Much of the vacant space on wide-body aircraft goes unused – but not all of it.
There is plenty of vacant space on commercial aircraft, some of which is made use of, while the rest simply remains empty.
A secret room exists on wide-body aircraft like Boeing’s Dreamliner, hidden from view behind what appears to be nothing more than a small cupboard, the Telegraph newspaper reveals.
But a careful look inside this tiny compartment reveals a steep staircase that leads down to what’s known as the ‘crew rest’ – a number of seats and bunk beds where crew members can relax and sleep.
“These hidden crew areas are less than five feet (1.5 metres) high and can fit up to four people,” explains Nigel Goode, co-founder of the aircraft interior design company Priestman Goode.
This space is located in the front area at the nose of the aircraft, he says, but most passengers certainly wouldn’t notice it.
There are also unused areas in the rest of the lower level of wide-body aircraft.
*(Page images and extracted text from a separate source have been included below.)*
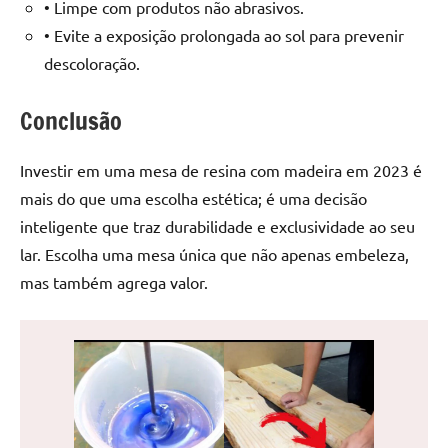
• Limpe com produtos não abrasivos.
• Evite a exposição prolongada ao sol para prevenir
descoloração.
Conclusão
Investir em uma mesa de resina com madeira em 2023 é
mais do que uma escolha estética; é uma decisão
inteligente que traz durabilidade e exclusividade ao seu
lar. Escolha uma mesa única que não apenas embeleza,
mas também agrega valor.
These have not been converted into seating due to their low height and lack of windows, making them too claustrophobic for passengers.
“Previously we’ve done work on the A340 for Lufthansa where there was a lower-level crew area converted for passenger use, where the lavatories were placed,” Goode notes.
“But the A340 is a large plane that’s not used much anymore because they’re not really economical.”
He adds: “These smaller pockets of unused space could be suitable for cabin crew, but it’s a more complicated process to convert them into passenger seats because they need to be certified, which is expensive.”
All seats must be approved by aviation authorities, something that varies depending on the route the aircraft is travelling on – and a process that has to be repeated for each individual plane, making it an option that is too laborious and pricey for many airlines.